Today’s Post by Joe Farace
Once upon a time, a Shutterbug reader asked me, “Why do you shoot infrared, when regular photography is already so hard.”
My feeling was then and still is now that IR photography isn’t that difficult and is as hard as you want to make it. That’s why, I was surprised to find that there was a SOOC (Straight Out Of the Camera) movement within the world of infrared photography.

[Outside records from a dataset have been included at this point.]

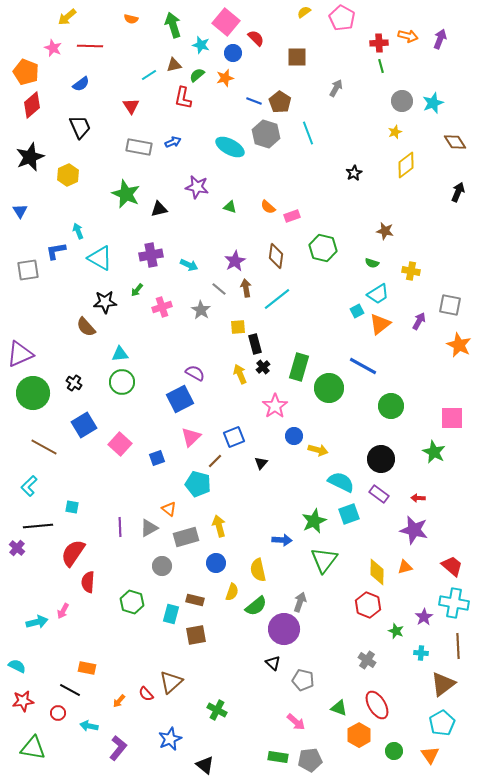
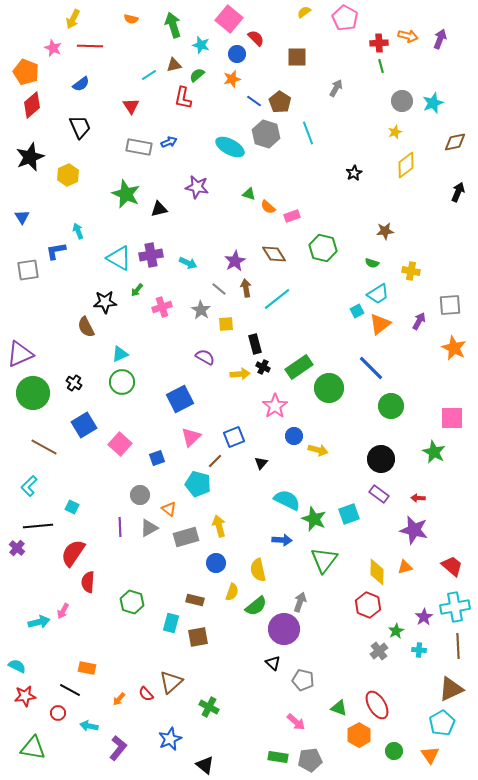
yellow arrow at (67, 17): moved 6 px right, 2 px down; rotated 24 degrees counterclockwise
pink pentagon at (342, 18): moved 3 px right
pink square at (226, 22): moved 3 px right, 3 px up
blue circle at (233, 53): moved 4 px right, 1 px down
orange star at (225, 78): moved 7 px right, 1 px down
blue line at (254, 101): rotated 14 degrees clockwise
blue arrow at (173, 142): moved 4 px left
brown diamond at (455, 142): rotated 70 degrees counterclockwise
green triangle at (230, 207): moved 19 px right, 13 px up
blue triangle at (20, 211): moved 2 px right, 6 px down
brown star at (385, 231): rotated 18 degrees counterclockwise
brown diamond at (276, 256): moved 2 px left, 2 px up; rotated 40 degrees counterclockwise
cyan triangle at (100, 258): moved 19 px right
cyan arrow at (189, 265): moved 1 px left, 2 px up
gray square at (450, 305): rotated 15 degrees counterclockwise
brown semicircle at (86, 327): rotated 15 degrees clockwise
yellow square at (238, 327): moved 12 px left, 3 px up
orange star at (459, 345): moved 5 px left, 3 px down
cyan triangle at (120, 354): rotated 18 degrees counterclockwise
blue line at (363, 366): moved 8 px right, 2 px down; rotated 16 degrees clockwise
black cross at (263, 367): rotated 24 degrees counterclockwise
green rectangle at (299, 367): rotated 40 degrees clockwise
purple semicircle at (195, 373): moved 10 px right, 16 px up
yellow arrow at (240, 374): rotated 108 degrees clockwise
cyan semicircle at (341, 482): moved 54 px left, 18 px down
cyan square at (72, 507): rotated 16 degrees clockwise
green star at (314, 521): moved 2 px up; rotated 25 degrees counterclockwise
gray circle at (162, 566): moved 22 px left, 71 px up
cyan cross at (454, 603): moved 1 px right, 4 px down; rotated 20 degrees counterclockwise
cyan rectangle at (171, 614): moved 9 px down
cyan arrow at (37, 622): moved 2 px right
green star at (396, 631): rotated 21 degrees clockwise
brown square at (196, 635): moved 2 px right, 2 px down
cyan cross at (421, 653): moved 2 px left, 3 px up
gray cross at (367, 660): moved 12 px right, 9 px up; rotated 18 degrees clockwise
brown triangle at (443, 684): moved 8 px right, 5 px down; rotated 12 degrees clockwise
red star at (23, 701): moved 2 px right, 5 px up
orange arrow at (119, 701): moved 2 px up
green cross at (217, 710): moved 8 px left, 3 px up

Straight Out of the Camera, an IR-converted camera will typically produce RAW and JPEG files that look almost identical to what you see in the left-hand half of the above image, exhibiting a heavy magenta cast. If you take the time to create a custom white balance for your converted camera, you will probably (depending on the filter used or camera conversion) end up with JPEG images that look like the right-hand half of the above image, with a blue color cast that intensifies or lessens depending on the image’s actual IR content. It’s this latter aesthetic that the SOOC infrared people seemed to have embraced with open arms, perhaps because they see this version as the purest form of infrared capture. You’ll find some of my recent thoughts on white balance for infrared photography here.
As someone who has been shooting infrared imagery for many, many years, my preference formerly was to use a monochromatic approach when processing IR image files and many of the infrared photography posts you see on this blog embrace that aesthetic. But I will confess that while shooting IR with my friend Barry Staver and our many passionate discussions about infrared photography has me more recently creating images such as this one, and other more colorful images that I’ve been posting in Instagram, including today. If you’re not following me there, I invite you to join me (@joefarace) which also includes some looks at some non-photographic aspects of my life.
Here’s what I typically do
Many times, but not all of the time, when shooting infrared images I forget about custom white balance and set the camera’s Photo Style menu to Monochrome and select the RAW+JPEG capture option. This method produces a black and white preview on the camera’s LCD screen and/or EVF, while retaining the color RAW file for monochrome conversion later using Silver Efex or Exposure Software’s Exposure.
How I Made this Photograph:I made this image while on a PhotoWalk at Littleton Colorado’s Hudson Gardens with my pal and terrific photographer Barry Staver. The Camera was a used Panasonic Lumix GX1 that I had purchased from Robert’s Camera and had converted for infrared capture with Life Pixel’s Hyper Color filter—no stated nm rating, sorry. The lens used was the Lumix G Vario 12-32mm f/3.5-5.6 (at 13mm) that is a kit lens with some Lumix cameras. The exposure was 1/250 sec at f/16 and ISO 400 and was captured as a RAW+JPEG. The RAW file was converted to Monochrome using Silver Efex and was sepia toned is PhotoKit 2 before some slight tweaking using Photoshop’s Curves.